Task details: Locate the word "until" in the data below, then copy every line that holds it.

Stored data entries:
────────────────────

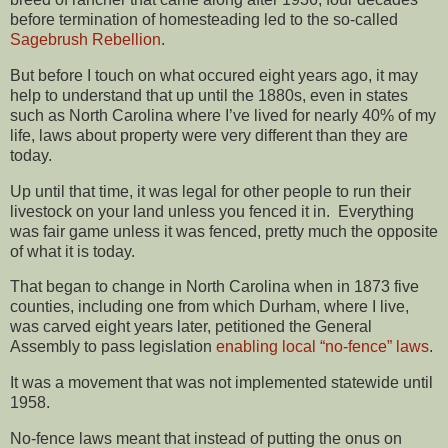
before termination of homesteading led to the so-called
Sagebrush Rebellion
.
But before I touch on what occured eight years ago, it may
help to understand that up until the 1880s, even in states
such as North Carolina where I’ve lived for nearly 40% of my
life, laws about property were very different than they are
today.
Up until that time, it was legal for other people to run their
livestock on your land unless you fenced it in. Everything
was fair game unless it was fenced, pretty much the opposite
of what it is today.
That began to change in North Carolina when in 1873 five
counties, including one from which Durham, where I live,
was carved eight years later, petitioned the General
Assembly to pass legislation
enabling local “no-fence” laws
.
It was a movement that was not implemented statewide until
1958.
No-fence laws meant that instead of putting the onus on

────────────────────

Response to the task:
help to understand that up until the 1880s, even in states
Up until that time, it was legal for other people to run their
It was a movement that was not implemented statewide until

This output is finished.